What this task involves —
Leaving out any pictures, print the entries that follow exactly as they stand.

(Input material)

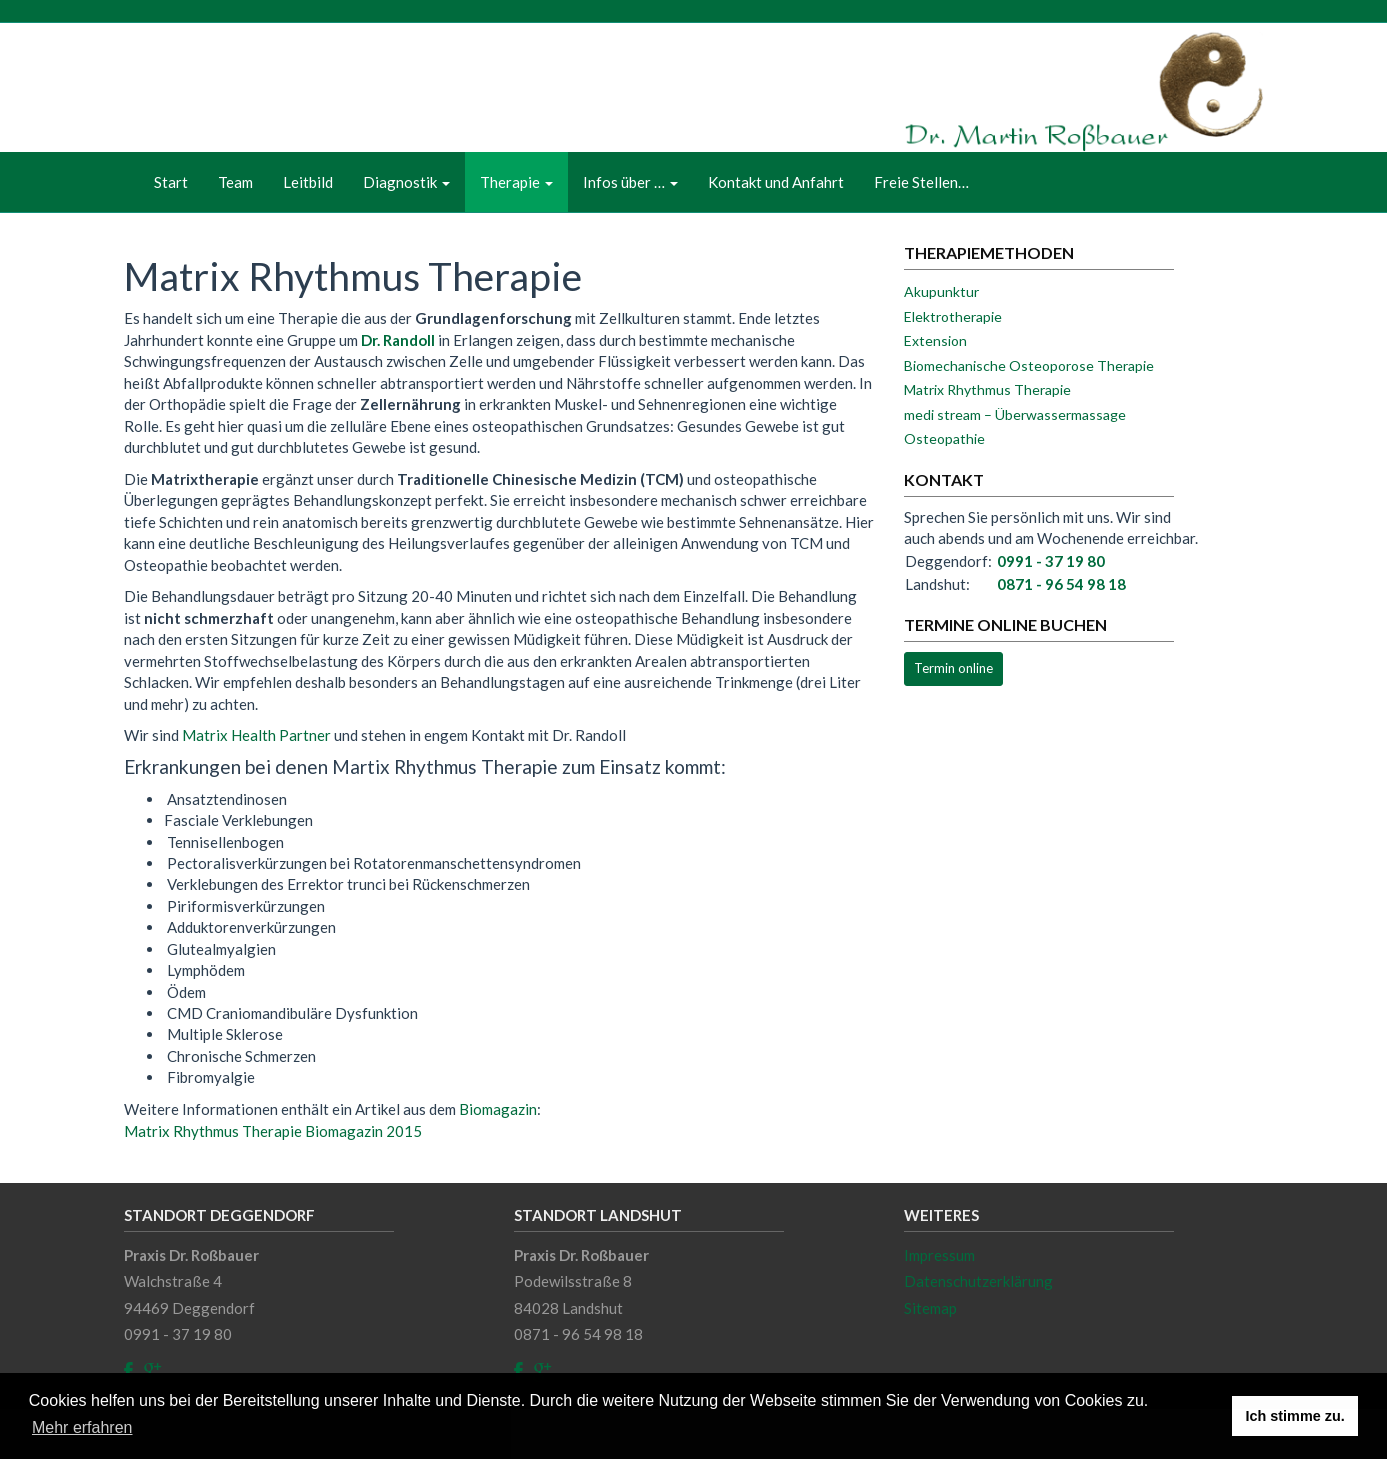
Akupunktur (941, 291)
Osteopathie (944, 438)
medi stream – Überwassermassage (1015, 414)
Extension (935, 340)
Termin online (953, 668)
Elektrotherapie (953, 316)
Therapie (516, 182)
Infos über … (630, 182)
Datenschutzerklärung (978, 1281)
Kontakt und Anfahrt (776, 182)
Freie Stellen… (921, 182)
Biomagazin (498, 1109)
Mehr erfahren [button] (82, 1427)
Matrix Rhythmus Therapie (987, 389)
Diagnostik (406, 182)
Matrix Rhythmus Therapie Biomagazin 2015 (273, 1131)
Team (235, 182)
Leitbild (308, 182)
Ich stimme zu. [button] (1295, 1416)
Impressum (939, 1255)
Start (171, 182)
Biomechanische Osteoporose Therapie (1029, 365)
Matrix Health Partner (256, 735)
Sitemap (930, 1308)
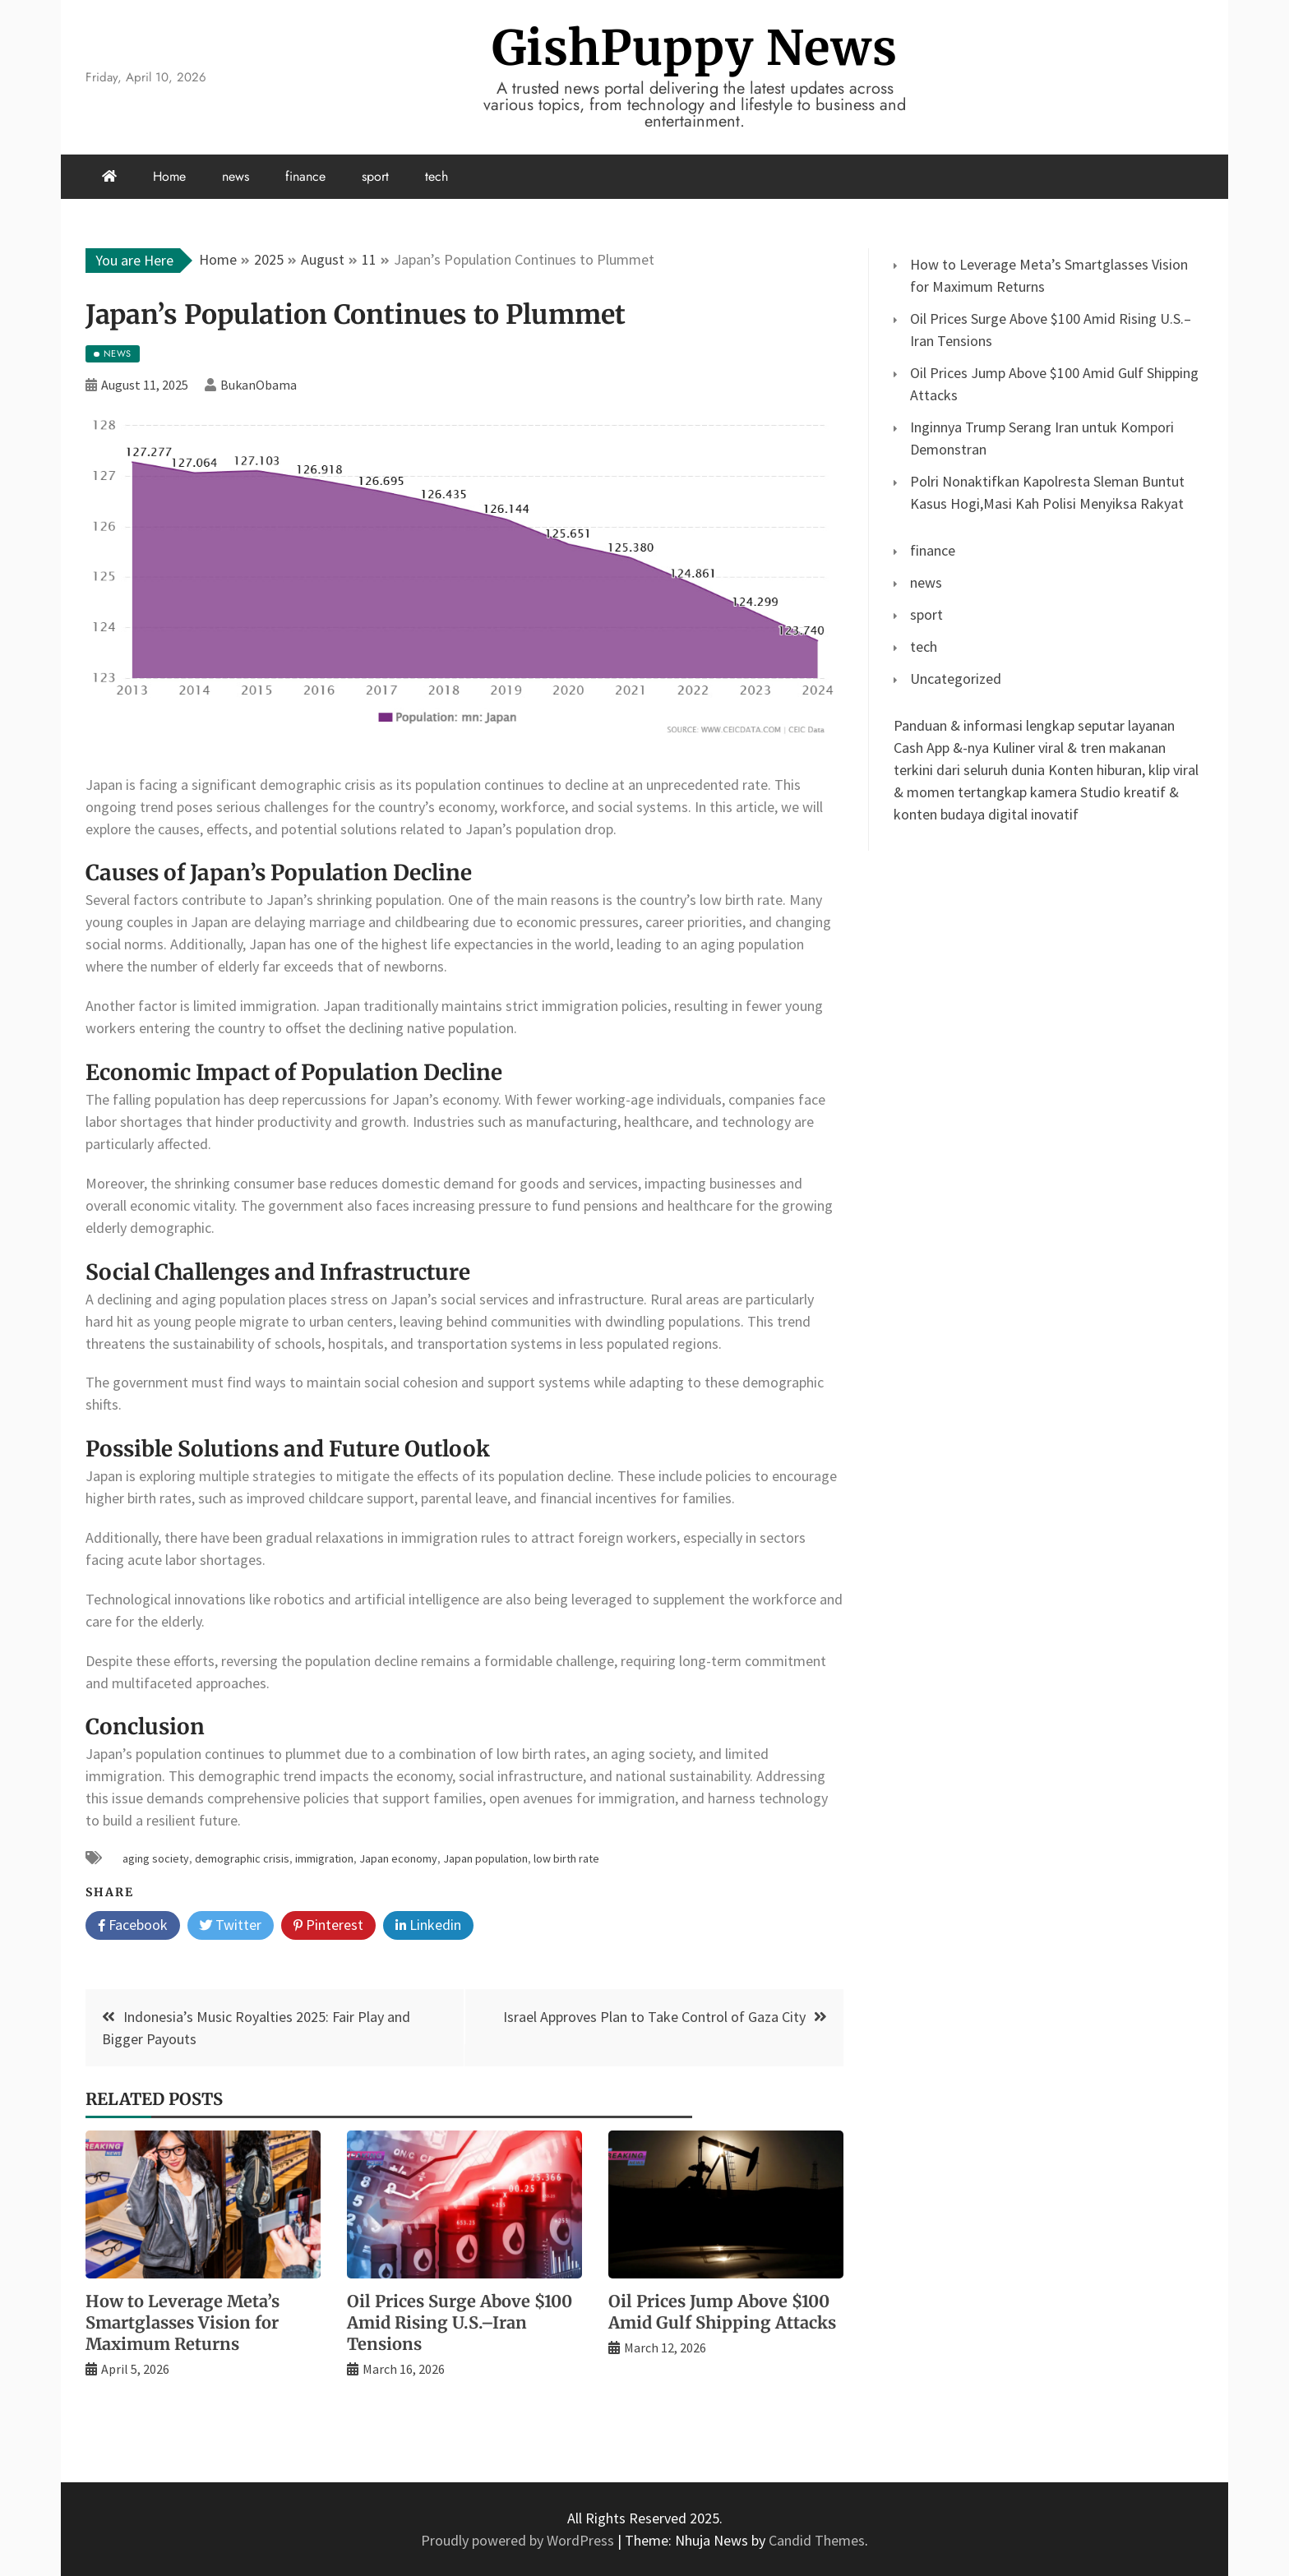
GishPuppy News (695, 48)
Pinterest (328, 1926)
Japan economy (398, 1858)
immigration (324, 1858)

(End Input material)

Solution for this task —
Akupunktur (941, 291)
Osteopathie (944, 438)
medi stream – Überwassermassage (1015, 414)
Extension (935, 340)
Termin online (953, 668)
Elektrotherapie (953, 316)
Therapie (516, 182)
Infos über … (630, 182)
Datenschutzerklärung (978, 1281)
Kontakt und Anfahrt (776, 182)
Freie Stellen… (921, 182)
Biomagazin (498, 1109)
Mehr erfahren [button] (82, 1427)
Matrix Rhythmus Therapie (987, 389)
Diagnostik (406, 182)
Matrix Rhythmus Therapie Biomagazin 2015 (273, 1131)
Team (235, 182)
Leitbild (308, 182)
Ich stimme zu. [button] (1295, 1416)
Impressum (939, 1255)
Start (171, 182)
Biomechanische Osteoporose Therapie (1029, 365)
Matrix Health Partner (256, 735)
Sitemap (930, 1308)
GishPuppy News (695, 48)
Pinterest (328, 1926)
Japan economy (398, 1858)
immigration (324, 1858)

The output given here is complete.